:: SOURCE RECORDS ::
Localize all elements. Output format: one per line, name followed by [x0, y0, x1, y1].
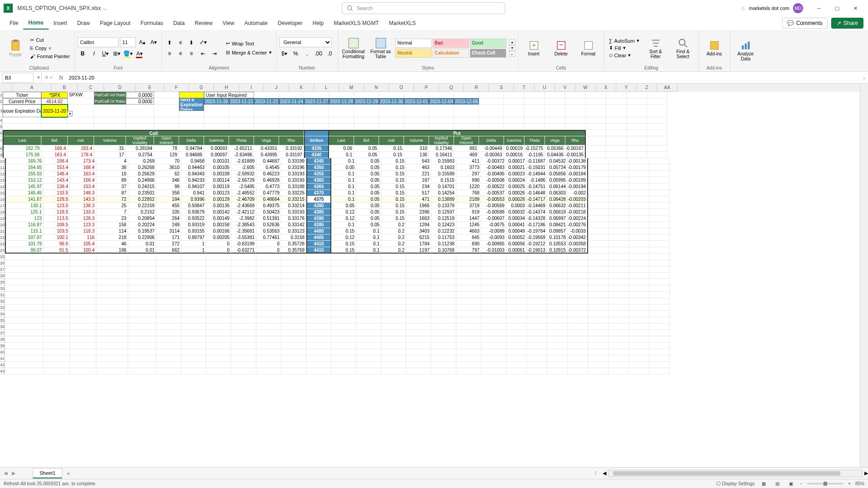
- cell-J18[interactable]: 0.50423: [256, 209, 281, 215]
- cell-E15[interactable]: 0.23501: [128, 190, 156, 196]
- strike-4400[interactable]: 4400: [306, 228, 331, 234]
- cell-H8[interactable]: 0.00093: [204, 145, 229, 152]
- cell-J19[interactable]: 0.51391: [256, 215, 281, 222]
- cell-V11[interactable]: 0.05724: [547, 164, 568, 171]
- cell-E23[interactable]: 0.01: [128, 241, 156, 247]
- cell-H18[interactable]: 0.00142: [206, 209, 231, 215]
- zoom-out-button[interactable]: −: [800, 481, 803, 486]
- cell-D19[interactable]: 23: [96, 215, 128, 222]
- col-header-X[interactable]: X: [596, 84, 616, 92]
- row-header-34[interactable]: 34: [0, 311, 5, 317]
- strike-4410[interactable]: 4410: [306, 241, 331, 247]
- cell-H14[interactable]: 0.00119: [206, 184, 231, 190]
- cell-N17[interactable]: 0.05: [356, 203, 381, 209]
- row-header-29[interactable]: 29: [0, 279, 5, 285]
- cell-R22[interactable]: 845: [456, 234, 481, 241]
- tab-review[interactable]: Review: [190, 17, 217, 29]
- cell-E12[interactable]: 0.25629: [128, 171, 156, 177]
- tab-insert[interactable]: Insert: [49, 17, 72, 29]
- cell-E21[interactable]: 0.19537: [128, 228, 156, 234]
- cell-N14[interactable]: 0.05: [356, 184, 381, 190]
- cell-C22[interactable]: 116: [70, 234, 96, 241]
- cell-M8[interactable]: 0.09: [329, 145, 354, 152]
- cell-P13[interactable]: 187: [406, 177, 431, 184]
- cell-Q22[interactable]: 0.11753: [431, 234, 456, 241]
- cell-D18[interactable]: 7: [96, 209, 128, 215]
- cell-S17[interactable]: -0.00569: [481, 203, 506, 209]
- cell-W17[interactable]: -0.00211: [568, 203, 588, 209]
- cell-F24[interactable]: 662: [156, 247, 181, 254]
- strike-4360[interactable]: 4360: [306, 177, 331, 184]
- autosum-button[interactable]: ∑ AutoSum ▾: [607, 37, 641, 44]
- cell-G11[interactable]: 0.94463: [181, 164, 206, 171]
- exp-date-8[interactable]: 2023-12-01: [404, 98, 429, 105]
- cell-P23[interactable]: 1784: [406, 241, 431, 247]
- col-header-Y[interactable]: Y: [616, 84, 637, 92]
- cell-S23[interactable]: -0.00965: [481, 241, 506, 247]
- cell-C8[interactable]: 183.4: [68, 145, 94, 152]
- cell-N22[interactable]: 0.1: [356, 234, 381, 241]
- decrease-indent[interactable]: ⇤: [198, 49, 208, 59]
- cell-K10[interactable]: 0.33199: [281, 158, 306, 164]
- cell-P17[interactable]: 1966: [406, 203, 431, 209]
- cell-V10[interactable]: 0.04532: [547, 158, 568, 164]
- cell-M19[interactable]: 0.12: [331, 215, 356, 222]
- cell-J16[interactable]: 0.48664: [256, 196, 281, 203]
- format-as-table-button[interactable]: Format as Table: [368, 36, 394, 60]
- increase-decimal[interactable]: .00: [314, 49, 324, 59]
- cell-D8[interactable]: 31: [94, 145, 126, 152]
- row-header-30[interactable]: 30: [0, 285, 5, 292]
- col-header-B[interactable]: B: [51, 84, 78, 92]
- paste-button[interactable]: Paste: [6, 38, 25, 58]
- fill-button[interactable]: ⬇ Fill ▾: [607, 45, 641, 51]
- cell-M9[interactable]: 0.1: [329, 152, 354, 158]
- cell-V15[interactable]: 0.06303: [547, 190, 568, 196]
- cell-Q14[interactable]: 0.14701: [431, 184, 456, 190]
- cell-F14[interactable]: 99: [156, 184, 181, 190]
- row-header-27[interactable]: 27: [0, 266, 5, 273]
- cell-T21[interactable]: 0.00049: [506, 228, 527, 234]
- cell-C11[interactable]: 168.4: [70, 164, 96, 171]
- strike-4385[interactable]: 4385: [306, 209, 331, 215]
- cell-D17[interactable]: 25: [96, 203, 128, 209]
- addins-button[interactable]: Add-ins: [702, 39, 727, 57]
- decrease-decimal[interactable]: .0: [325, 49, 335, 59]
- cell-M15[interactable]: 0.1: [331, 190, 356, 196]
- accounting-button[interactable]: $▾: [279, 49, 289, 59]
- cell-U22[interactable]: -0.19569: [527, 234, 547, 241]
- cell-T22[interactable]: 0.00052: [506, 234, 527, 241]
- cell-O18[interactable]: 0.15: [381, 209, 406, 215]
- cell-T24[interactable]: 0.00061: [506, 247, 527, 254]
- cell-N12[interactable]: 0.05: [356, 171, 381, 177]
- strike-4350[interactable]: 4350: [306, 164, 331, 171]
- col-header-S[interactable]: S: [489, 84, 514, 92]
- cell-B9[interactable]: 163.4: [41, 152, 68, 158]
- cell-K18[interactable]: 0.33193: [281, 209, 306, 215]
- cell-D11[interactable]: 38: [96, 164, 128, 171]
- cell-E8[interactable]: 0.28184: [126, 145, 154, 152]
- cell-G15[interactable]: 0.941: [181, 190, 206, 196]
- cell-H19[interactable]: 0.00149: [206, 215, 231, 222]
- cell-C16[interactable]: 143.3: [70, 196, 96, 203]
- cell-V12[interactable]: 0.05856: [547, 171, 568, 177]
- percent-button[interactable]: %: [291, 49, 301, 59]
- normal-view-button[interactable]: ▦: [759, 480, 768, 488]
- cell-S14[interactable]: -0.00522: [481, 184, 506, 190]
- cell-C21[interactable]: 118.3: [70, 228, 96, 234]
- filename-chevron-icon[interactable]: ⌵: [103, 5, 106, 11]
- align-middle[interactable]: ≡: [175, 38, 185, 48]
- share-button[interactable]: ↗Share: [831, 18, 863, 29]
- exp-date-1[interactable]: 2023-11-21: [229, 98, 254, 105]
- cut-button[interactable]: ✂Cut: [28, 36, 72, 44]
- cell-A20[interactable]: 116.87: [5, 222, 44, 228]
- number-format-select[interactable]: General: [279, 37, 332, 47]
- cell-Q15[interactable]: 0.14254: [431, 190, 456, 196]
- cell-B13[interactable]: 143.4: [44, 177, 70, 184]
- cell-I15[interactable]: -2.48552: [231, 190, 256, 196]
- cell-N19[interactable]: 0.05: [356, 215, 381, 222]
- cell-I21[interactable]: -2.35681: [231, 228, 256, 234]
- cell-V21[interactable]: 0.09857: [547, 228, 568, 234]
- row-header-19[interactable]: 19: [0, 215, 5, 222]
- cell-I22[interactable]: -3.55381: [231, 234, 256, 241]
- cell-J23[interactable]: 0: [256, 241, 281, 247]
:::
All of the data needs repeating exactly, but the pictures do not.

**RESULT FOR THIS EXERCISE**
Localize all elements. Output format: one per line, name followed by [x0, y0, x1, y1].
- cell-J18[interactable]: 0.50423: [256, 209, 281, 215]
- cell-E15[interactable]: 0.23501: [128, 190, 156, 196]
- strike-4400[interactable]: 4400: [306, 228, 331, 234]
- cell-H8[interactable]: 0.00093: [204, 145, 229, 152]
- cell-J19[interactable]: 0.51391: [256, 215, 281, 222]
- cell-V11[interactable]: 0.05724: [547, 164, 568, 171]
- cell-E23[interactable]: 0.01: [128, 241, 156, 247]
- cell-H18[interactable]: 0.00142: [206, 209, 231, 215]
- zoom-out-button[interactable]: −: [800, 481, 803, 486]
- cell-D19[interactable]: 23: [96, 215, 128, 222]
- col-header-X[interactable]: X: [596, 84, 616, 92]
- row-header-34[interactable]: 34: [0, 311, 5, 317]
- strike-4410[interactable]: 4410: [306, 241, 331, 247]
- cell-H14[interactable]: 0.00119: [206, 184, 231, 190]
- cell-N17[interactable]: 0.05: [356, 203, 381, 209]
- row-header-29[interactable]: 29: [0, 279, 5, 285]
- cell-R22[interactable]: 845: [456, 234, 481, 241]
- tab-review[interactable]: Review: [190, 17, 217, 29]
- cell-E12[interactable]: 0.25629: [128, 171, 156, 177]
- tab-insert[interactable]: Insert: [49, 17, 72, 29]
- cell-E21[interactable]: 0.19537: [128, 228, 156, 234]
- cell-N14[interactable]: 0.05: [356, 184, 381, 190]
- cell-C22[interactable]: 116: [70, 234, 96, 241]
- cell-M8[interactable]: 0.09: [329, 145, 354, 152]
- cell-P13[interactable]: 187: [406, 177, 431, 184]
- cell-Q22[interactable]: 0.11753: [431, 234, 456, 241]
- cell-D18[interactable]: 7: [96, 209, 128, 215]
- cell-S17[interactable]: -0.00569: [481, 203, 506, 209]
- cell-W17[interactable]: -0.00211: [568, 203, 588, 209]
- cell-F24[interactable]: 662: [156, 247, 181, 254]
- strike-4360[interactable]: 4360: [306, 177, 331, 184]
- autosum-button[interactable]: ∑ AutoSum ▾: [607, 37, 641, 44]
- cell-G11[interactable]: 0.94463: [181, 164, 206, 171]
- exp-date-8[interactable]: 2023-12-01: [404, 98, 429, 105]
- cell-P23[interactable]: 1784: [406, 241, 431, 247]
- col-header-Y[interactable]: Y: [616, 84, 637, 92]
- cell-S23[interactable]: -0.00965: [481, 241, 506, 247]
- cell-C8[interactable]: 183.4: [68, 145, 94, 152]
- cell-N22[interactable]: 0.1: [356, 234, 381, 241]
- decrease-indent[interactable]: ⇤: [198, 49, 208, 59]
- cell-K10[interactable]: 0.33199: [281, 158, 306, 164]
- cell-P17[interactable]: 1966: [406, 203, 431, 209]
- cell-V10[interactable]: 0.04532: [547, 158, 568, 164]
- cell-M19[interactable]: 0.12: [331, 215, 356, 222]
- cell-J16[interactable]: 0.48664: [256, 196, 281, 203]
- format-as-table-button[interactable]: Format as Table: [368, 36, 394, 60]
- increase-decimal[interactable]: .00: [314, 49, 324, 59]
- cell-D8[interactable]: 31: [94, 145, 126, 152]
- row-header-30[interactable]: 30: [0, 285, 5, 292]
- col-header-B[interactable]: B: [51, 84, 78, 92]
- paste-button[interactable]: Paste: [6, 38, 25, 58]
- fill-button[interactable]: ⬇ Fill ▾: [607, 45, 641, 51]
- cell-M9[interactable]: 0.1: [329, 152, 354, 158]
- cell-V15[interactable]: 0.06303: [547, 190, 568, 196]
- cell-Q14[interactable]: 0.14701: [431, 184, 456, 190]
- cell-F14[interactable]: 99: [156, 184, 181, 190]
- row-header-27[interactable]: 27: [0, 266, 5, 273]
- cell-T21[interactable]: 0.00049: [506, 228, 527, 234]
- cell-C11[interactable]: 168.4: [70, 164, 96, 171]
- strike-4385[interactable]: 4385: [306, 209, 331, 215]
- cell-D17[interactable]: 25: [96, 203, 128, 209]
- addins-button[interactable]: Add-ins: [702, 39, 727, 57]
- decrease-decimal[interactable]: .0: [325, 49, 335, 59]
- cell-M15[interactable]: 0.1: [331, 190, 356, 196]
- accounting-button[interactable]: $▾: [279, 49, 289, 59]
- cell-U22[interactable]: -0.19569: [527, 234, 547, 241]
- cell-T22[interactable]: 0.00052: [506, 234, 527, 241]
- cell-O18[interactable]: 0.15: [381, 209, 406, 215]
- cell-T24[interactable]: 0.00061: [506, 247, 527, 254]
- cell-N12[interactable]: 0.05: [356, 171, 381, 177]
- strike-4350[interactable]: 4350: [306, 164, 331, 171]
- col-header-S[interactable]: S: [489, 84, 514, 92]
- cell-B9[interactable]: 163.4: [41, 152, 68, 158]
- cell-K18[interactable]: 0.33193: [281, 209, 306, 215]
- cell-D11[interactable]: 38: [96, 164, 128, 171]
- cell-E8[interactable]: 0.28184: [126, 145, 154, 152]
- cell-G15[interactable]: 0.941: [181, 190, 206, 196]
- cell-H19[interactable]: 0.00149: [206, 215, 231, 222]
- cell-C16[interactable]: 143.3: [70, 196, 96, 203]
- cell-V12[interactable]: 0.05856: [547, 171, 568, 177]
- percent-button[interactable]: %: [291, 49, 301, 59]
- normal-view-button[interactable]: ▦: [759, 480, 768, 488]
- cell-S14[interactable]: -0.00522: [481, 184, 506, 190]
- cell-C21[interactable]: 118.3: [70, 228, 96, 234]
- filename-chevron-icon[interactable]: ⌵: [103, 5, 106, 11]
- align-middle[interactable]: ≡: [175, 38, 185, 48]
- share-button[interactable]: ↗Share: [831, 18, 863, 29]
- exp-date-1[interactable]: 2023-11-21: [229, 98, 254, 105]
- cut-button[interactable]: ✂Cut: [28, 36, 72, 44]
- cell-A20[interactable]: 116.87: [5, 222, 44, 228]
- number-format-select[interactable]: General: [279, 37, 332, 47]
- cell-Q15[interactable]: 0.14254: [431, 190, 456, 196]
- cell-B13[interactable]: 143.4: [44, 177, 70, 184]
- cell-I15[interactable]: -2.48552: [231, 190, 256, 196]
- cell-N19[interactable]: 0.05: [356, 215, 381, 222]
- cell-I21[interactable]: -2.35681: [231, 228, 256, 234]
- cell-V21[interactable]: 0.09857: [547, 228, 568, 234]
- row-header-19[interactable]: 19: [0, 215, 5, 222]
- cell-I22[interactable]: -3.55381: [231, 234, 256, 241]
- cell-J23[interactable]: 0: [256, 241, 281, 247]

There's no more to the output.